From the first line to the last, retype the records exactly and skip the pictures.

+ + + + +

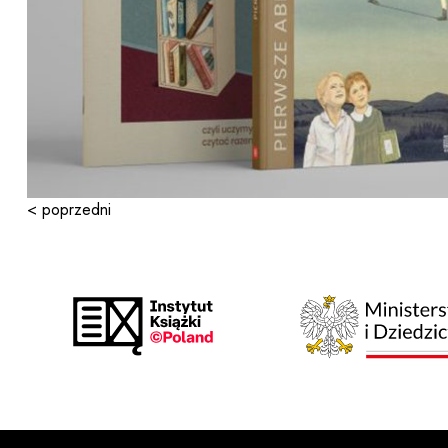
< poprzedni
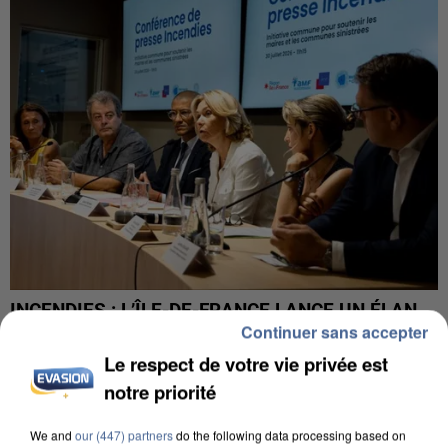
INCENDIES : L’ÎLE-DE-FRANCE LANCE UN ÉLAN
Continuer sans accepter
DE SOLIDARITÉ AVEC LES...
Le respect de votre vie privée est
notre priorité
We and
our (447) partners
do the following data processing based on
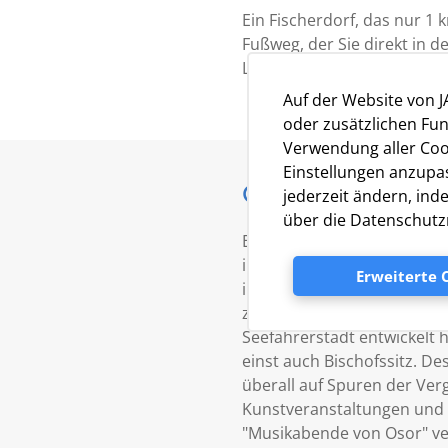
Ein Fischerdorf, das nur 1
Fußweg, der Sie direkt in d
Lebensmittelgeschäft, ein
Auf der Website von 
oder zusätzlichen Fun
Verwendung aller Cook
Einstellungen anzupas
Osor
jederzeit ändern, ind
über die Datenschutzr
Eine Stadt aus der Antike, d
intensiv Küstenschifffahrt
Erweiterte 
ihres vor Winden geschütz
zahlreichen kleinen Bucht
Seefahrerstadt entwickelt
einst auch Bischofssitz. D
überall auf Spuren der Ver
Kunstveranstaltungen und
"Musikabende von Osor" v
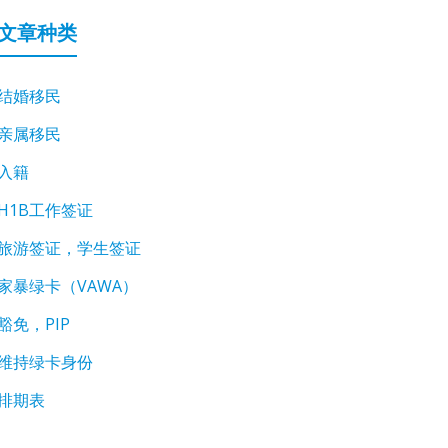
文章种类
结婚移民
亲属移民
入籍
H1B工作签证
旅游签证，学生签证
家暴绿卡（VAWA）
豁免，PIP
维持绿卡身份
排期表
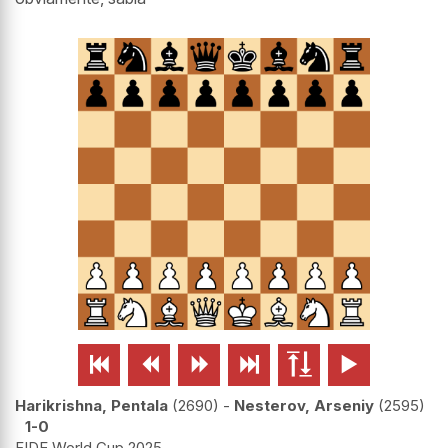






Harikrishna, Pentala
2690
-
Nesterov, Arseniy
2595
1-0
FIDE World Cup 2025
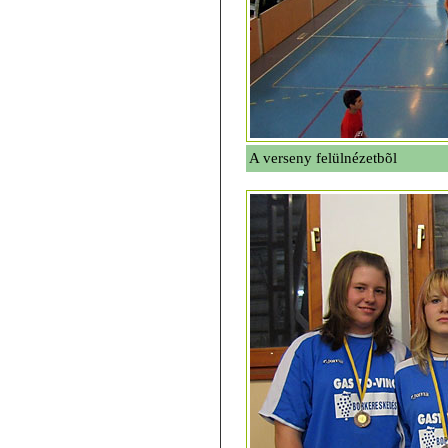
A verseny felülnézetbõl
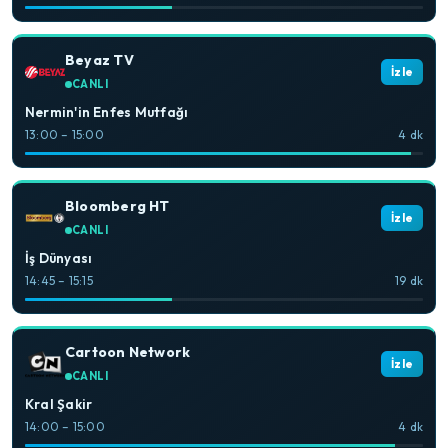
Beyaz TV
İzle
CANLI
Nermin'in Enfes Mutfağı
13:00 – 15:00
4 dk
Bloomberg HT
İzle
CANLI
İş Dünyası
14:45 – 15:15
19 dk
Cartoon Network
İzle
CANLI
Kral Şakir
14:00 – 15:00
4 dk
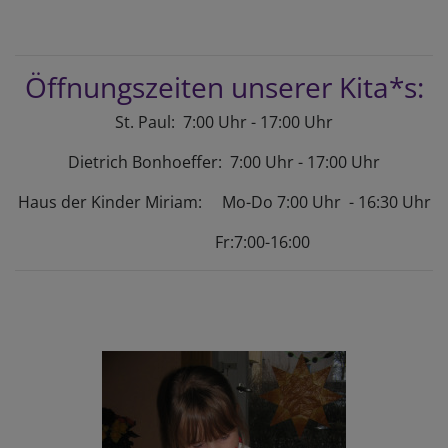
Öffnungszeiten unserer Kita*s:
St. Paul: 7:00 Uhr - 17:00 Uhr
Dietrich Bonhoeffer: 7:00 Uhr - 17:00 Uhr
Haus der Kinder Miriam: Mo-Do 7:00 Uhr - 16:30 Uhr
Fr:7:00-16:00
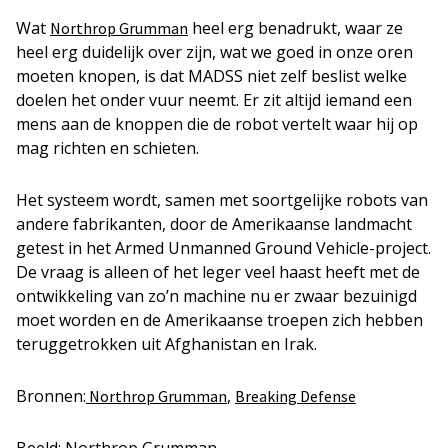
Wat
heel erg benadrukt, waar ze
Northrop Grumman
heel erg duidelijk over zijn, wat we goed in onze oren
moeten knopen, is dat MADSS niet zelf beslist welke
doelen het onder vuur neemt. Er zit altijd iemand een
mens aan de knoppen die de robot vertelt waar hij op
mag richten en schieten.
Het systeem wordt, samen met soortgelijke robots van
andere fabrikanten, door de Amerikaanse landmacht
getest in het Armed Unmanned Ground Vehicle-project.
De vraag is alleen of het leger veel haast heeft met de
ontwikkeling van zo’n machine nu er zwaar bezuinigd
moet worden en de Amerikaanse troepen zich hebben
teruggetrokken uit Afghanistan en Irak.
Bronnen:
,
Northrop Grumman
Breaking Defense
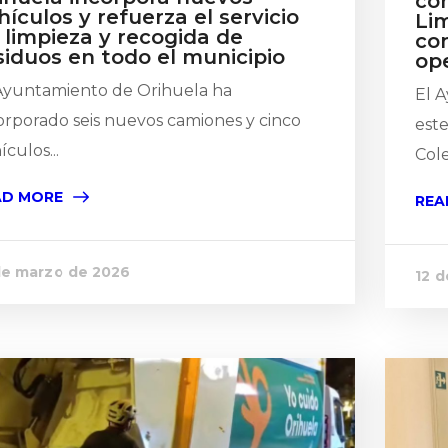
co
hículos y refuerza el servicio
Lim
 limpieza y recogida de
co
siduos en todo el municipio
ope
Ayuntamiento de Orihuela ha
El 
orporado seis nuevos camiones y cinco
est
ículos...
Cole
AD MORE
REA
de marzo de 2026
12 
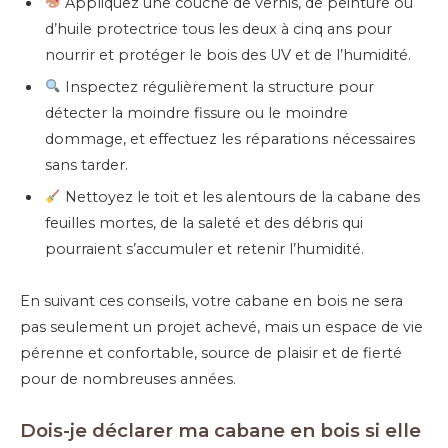
Appliquez une couche de vernis, de peinture ou
d’huile protectrice tous les deux à cinq ans pour
nourrir et protéger le bois des UV et de l’humidité.
Inspectez régulièrement la structure pour
détecter la moindre fissure ou le moindre
dommage, et effectuez les réparations nécessaires
sans tarder.
Nettoyez le toit et les alentours de la cabane des
feuilles mortes, de la saleté et des débris qui
pourraient s’accumuler et retenir l’humidité.
En suivant ces conseils, votre cabane en bois ne sera
pas seulement un projet achevé, mais un espace de vie
pérenne et confortable, source de plaisir et de fierté
pour de nombreuses années.
Dois-je déclarer ma cabane en bois si elle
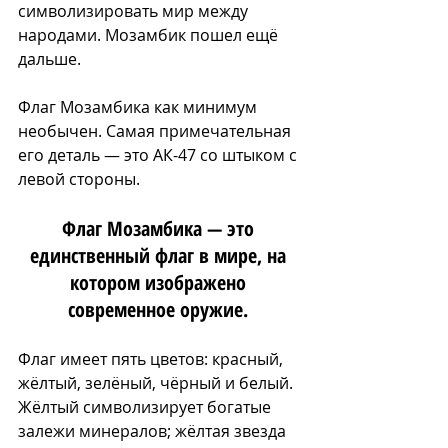
символизировать мир между 
народами. Мозамбик пошел ещё 
дальше.
Флаг Мозамбика как минимум 
необычен. Самая примечательная 
его деталь — это АК-47 со штыком с 
левой стороны. 
Флаг Мозамбика — это 
единственный флаг в мире, на 
котором изображено 
современное оружие. 
Флаг имеет пять цветов: красный, 
жёлтый, зелёный, чёрный и белый. 
Жёлтый символизирует богатые 
залежи минералов; жёлтая звезда 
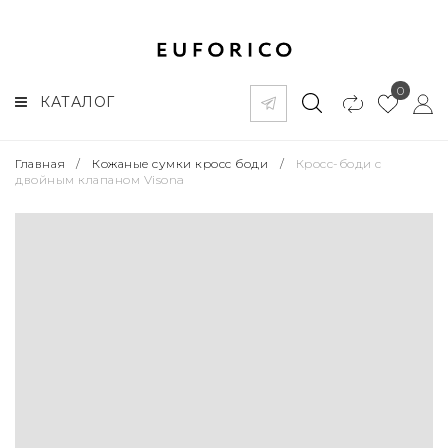
0
КАТАЛОГ
Главная
/
Кожаные сумки кросс боди
/
Кросс-боди с
двойным клапаном Visona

+ + + + +

## Answer space
< poprzedni
INCENDIES : L’ÎLE-DE-FRANCE LANCE UN ÉLAN
Continuer sans accepter
DE SOLIDARITÉ AVEC LES...
Le respect de votre vie privée est
notre priorité
We and
our (447) partners
do the following data processing based on
Ein Fischerdorf, das nur 1
Fußweg, der Sie direkt in d
Lebensmittelgeschäft, ein
Auf der Website von 
oder zusätzlichen Fun
Verwendung aller Cook
Einstellungen anzupas
Osor
jederzeit ändern, ind
über die Datenschutzr
Eine Stadt aus der Antike, d
intensiv Küstenschifffahrt
Erweiterte 
ihres vor Winden geschütz
zahlreichen kleinen Bucht
Seefahrerstadt entwickelt
einst auch Bischofssitz. D
überall auf Spuren der Ver
Kunstveranstaltungen und
"Musikabende von Osor" v
文章种类
结婚移民
亲属移民
入籍
H1B工作签证
旅游签证，学生签证
家暴绿卡（VAWA）
豁免，PIP
维持绿卡身份
排期表






Harikrishna, Pentala
2690
-
Nesterov, Arseniy
2595
1-0
FIDE World Cup 2025
A verseny felülnézetbõl
Beyaz TV
İzle
CANLI
Nermin'in Enfes Mutfağı
13:00 – 15:00
4 dk
Bloomberg HT
İzle
CANLI
İş Dünyası
14:45 – 15:15
19 dk
Cartoon Network
İzle
CANLI
Kral Şakir
14:00 – 15:00
4 dk
Öffnungszeiten unserer Kita*s:
St. Paul: 7:00 Uhr - 17:00 Uhr
Dietrich Bonhoeffer: 7:00 Uhr - 17:00 Uhr
Haus der Kinder Miriam: Mo-Do 7:00 Uhr - 16:30 Uhr
Fr:7:00-16:00
Wat
heel erg benadrukt, waar ze
Northrop Grumman
heel erg duidelijk over zijn, wat we goed in onze oren
moeten knopen, is dat MADSS niet zelf beslist welke
doelen het onder vuur neemt. Er zit altijd iemand een
mens aan de knoppen die de robot vertelt waar hij op
mag richten en schieten.
Het systeem wordt, samen met soortgelijke robots van
andere fabrikanten, door de Amerikaanse landmacht
getest in het Armed Unmanned Ground Vehicle-project.
De vraag is alleen of het leger veel haast heeft met de
ontwikkeling van zo’n machine nu er zwaar bezuinigd
moet worden en de Amerikaanse troepen zich hebben
teruggetrokken uit Afghanistan en Irak.
Bronnen:
,
Northrop Grumman
Breaking Defense
co
hículos y refuerza el servicio
Lim
 limpieza y recogida de
co
siduos en todo el municipio
ope
Ayuntamiento de Orihuela ha
El 
orporado seis nuevos camiones y cinco
est
ículos...
Cole
AD MORE
REA
de marzo de 2026
12 
Appliquez une couche de vernis, de peinture ou
d’huile protectrice tous les deux à cinq ans pour
nourrir et protéger le bois des UV et de l’humidité.
Inspectez régulièrement la structure pour
détecter la moindre fissure ou le moindre
dommage, et effectuez les réparations nécessaires
sans tarder.
Nettoyez le toit et les alentours de la cabane des
feuilles mortes, de la saleté et des débris qui
pourraient s’accumuler et retenir l’humidité.
En suivant ces conseils, votre cabane en bois ne sera
pas seulement un projet achevé, mais un espace de vie
pérenne et confortable, source de plaisir et de fierté
pour de nombreuses années.
Dois-je déclarer ma cabane en bois si elle
символизировать мир между 
народами. Мозамбик пошел ещё 
дальше.
Флаг Мозамбика как минимум 
необычен. Самая примечательная 
его деталь — это АК-47 со штыком с 
левой стороны. 
Флаг Мозамбика — это 
единственный флаг в мире, на 
котором изображено 
современное оружие. 
Флаг имеет пять цветов: красный, 
жёлтый, зелёный, чёрный и белый. 
Жёлтый символизирует богатые 
залежи минералов; жёлтая звезда 
0
КАТАЛОГ
Главная
/
Кожаные сумки кросс боди
/
Кросс-боди с
двойным клапаном Visona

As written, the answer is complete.